Security and privacy are supremely important, because a fumble in these areas puts the organization at risk. The data-intensive organization has data protection — securing data from unauthorized access, and data privacy — what someone with authorized access can do with the data, baked into product and operations as design principles. Security and privacy are not bolted on. Security and privacy by design means that products support data minimization, anonymization, pseudonymization, encryption, and other privacy and security technologies out of the box. Access to systems and access to data are differentiated. 

Q4. We want data intensity to increase, but it can lead to complexity and friction if not properly managed. What is your take on this?

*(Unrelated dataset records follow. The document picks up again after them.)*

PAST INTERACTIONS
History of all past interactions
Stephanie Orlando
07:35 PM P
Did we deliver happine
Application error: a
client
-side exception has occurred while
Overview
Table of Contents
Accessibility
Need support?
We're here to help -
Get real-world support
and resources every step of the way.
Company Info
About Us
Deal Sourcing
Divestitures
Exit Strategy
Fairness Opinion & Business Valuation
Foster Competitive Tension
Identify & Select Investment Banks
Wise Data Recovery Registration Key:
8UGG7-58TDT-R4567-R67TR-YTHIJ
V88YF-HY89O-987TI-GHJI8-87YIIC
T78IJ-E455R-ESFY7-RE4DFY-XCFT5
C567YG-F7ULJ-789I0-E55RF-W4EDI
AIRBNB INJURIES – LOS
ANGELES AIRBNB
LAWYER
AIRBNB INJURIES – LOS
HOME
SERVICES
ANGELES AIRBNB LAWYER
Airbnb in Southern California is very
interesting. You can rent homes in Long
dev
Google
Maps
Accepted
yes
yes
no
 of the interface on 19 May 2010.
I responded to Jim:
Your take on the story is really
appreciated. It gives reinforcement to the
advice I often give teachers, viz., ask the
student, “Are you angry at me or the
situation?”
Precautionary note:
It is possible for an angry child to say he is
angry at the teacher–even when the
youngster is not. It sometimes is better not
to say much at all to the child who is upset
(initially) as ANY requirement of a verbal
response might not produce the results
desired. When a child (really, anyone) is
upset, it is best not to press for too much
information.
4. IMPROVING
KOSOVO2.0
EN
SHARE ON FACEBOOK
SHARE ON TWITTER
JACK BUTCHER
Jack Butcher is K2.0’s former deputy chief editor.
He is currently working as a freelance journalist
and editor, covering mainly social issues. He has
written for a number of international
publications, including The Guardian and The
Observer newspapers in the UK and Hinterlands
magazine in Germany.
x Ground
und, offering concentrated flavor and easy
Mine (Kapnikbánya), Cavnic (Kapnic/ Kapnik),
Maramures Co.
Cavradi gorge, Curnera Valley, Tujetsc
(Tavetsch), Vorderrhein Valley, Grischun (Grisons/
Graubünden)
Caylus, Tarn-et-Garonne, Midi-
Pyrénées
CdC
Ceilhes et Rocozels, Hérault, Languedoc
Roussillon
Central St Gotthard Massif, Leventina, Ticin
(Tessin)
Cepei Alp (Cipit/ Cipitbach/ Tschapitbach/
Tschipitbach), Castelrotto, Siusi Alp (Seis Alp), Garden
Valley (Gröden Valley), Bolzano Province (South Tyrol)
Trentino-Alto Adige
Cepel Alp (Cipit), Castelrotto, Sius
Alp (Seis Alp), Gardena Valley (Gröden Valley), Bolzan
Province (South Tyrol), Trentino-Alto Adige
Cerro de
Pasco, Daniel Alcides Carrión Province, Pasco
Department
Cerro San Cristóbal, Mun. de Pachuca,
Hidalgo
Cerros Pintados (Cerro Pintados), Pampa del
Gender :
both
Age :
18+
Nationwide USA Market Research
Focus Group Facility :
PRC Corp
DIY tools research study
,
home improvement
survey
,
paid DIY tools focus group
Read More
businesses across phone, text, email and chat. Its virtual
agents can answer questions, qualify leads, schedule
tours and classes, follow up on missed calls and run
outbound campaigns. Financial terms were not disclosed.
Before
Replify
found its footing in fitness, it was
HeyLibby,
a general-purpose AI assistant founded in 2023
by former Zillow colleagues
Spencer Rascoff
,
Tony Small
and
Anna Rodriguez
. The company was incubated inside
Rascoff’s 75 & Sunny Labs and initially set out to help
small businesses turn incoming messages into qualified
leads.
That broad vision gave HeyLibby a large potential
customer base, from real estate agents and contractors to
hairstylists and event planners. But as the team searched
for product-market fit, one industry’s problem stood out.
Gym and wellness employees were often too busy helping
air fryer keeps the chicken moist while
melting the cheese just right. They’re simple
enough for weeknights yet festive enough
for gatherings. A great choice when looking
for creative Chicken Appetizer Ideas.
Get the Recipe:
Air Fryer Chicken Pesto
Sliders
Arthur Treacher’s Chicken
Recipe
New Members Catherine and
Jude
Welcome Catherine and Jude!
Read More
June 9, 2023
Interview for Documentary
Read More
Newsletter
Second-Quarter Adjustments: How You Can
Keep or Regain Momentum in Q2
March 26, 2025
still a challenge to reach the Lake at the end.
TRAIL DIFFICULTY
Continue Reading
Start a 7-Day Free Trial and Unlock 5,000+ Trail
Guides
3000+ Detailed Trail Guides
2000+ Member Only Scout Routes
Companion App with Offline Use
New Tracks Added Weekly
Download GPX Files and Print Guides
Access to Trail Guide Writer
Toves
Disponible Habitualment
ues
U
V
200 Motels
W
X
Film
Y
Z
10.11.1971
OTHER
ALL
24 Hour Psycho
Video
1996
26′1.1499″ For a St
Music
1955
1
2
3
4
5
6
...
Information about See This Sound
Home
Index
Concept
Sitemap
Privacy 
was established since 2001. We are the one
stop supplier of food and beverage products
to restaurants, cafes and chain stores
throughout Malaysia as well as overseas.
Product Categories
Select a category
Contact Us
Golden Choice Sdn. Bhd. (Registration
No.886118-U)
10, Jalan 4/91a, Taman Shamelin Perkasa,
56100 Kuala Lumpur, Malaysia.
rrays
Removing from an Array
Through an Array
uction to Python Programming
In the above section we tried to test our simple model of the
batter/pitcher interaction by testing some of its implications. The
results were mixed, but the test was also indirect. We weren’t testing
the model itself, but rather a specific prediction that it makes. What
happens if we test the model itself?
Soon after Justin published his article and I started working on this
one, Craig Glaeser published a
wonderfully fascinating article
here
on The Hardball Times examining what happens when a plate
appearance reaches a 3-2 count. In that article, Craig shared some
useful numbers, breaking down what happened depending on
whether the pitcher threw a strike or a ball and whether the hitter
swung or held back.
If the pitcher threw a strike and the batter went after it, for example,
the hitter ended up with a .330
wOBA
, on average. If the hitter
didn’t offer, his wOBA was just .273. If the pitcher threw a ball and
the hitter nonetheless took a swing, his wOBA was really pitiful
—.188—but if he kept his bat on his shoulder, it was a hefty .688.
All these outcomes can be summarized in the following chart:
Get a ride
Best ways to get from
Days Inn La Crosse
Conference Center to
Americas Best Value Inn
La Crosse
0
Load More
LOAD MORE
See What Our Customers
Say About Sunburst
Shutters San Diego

Data intensity is a good thing, and in today’s digitally transforming world, it is unavoidable. Data volumes are increasing, the variety of data and data use cases are increasing, every organization has a cloud story, and artificial intelligence and machine learning are everywhere. 

Rather than trying to reduce the data intensity, let’s ask: How are we managing it? 

Take a customer-facing application that uses data. That describes almost every application today. It has its application database, but you also want to bring in some real-time click-stream data as well as operational data. With the next update you want to include third-party weather and traffic data and predictive capabilities such as leaderboards and churn probabilities. And, of course, the backend needs to be able to scale to 10x the number of today’s users. 

The application has become very data-intensive.

If we build such a system with 10 disparate pieces of technologies that need to be integrated, synced, secured, updated and so on, then we have managed intensity by creating complexity. 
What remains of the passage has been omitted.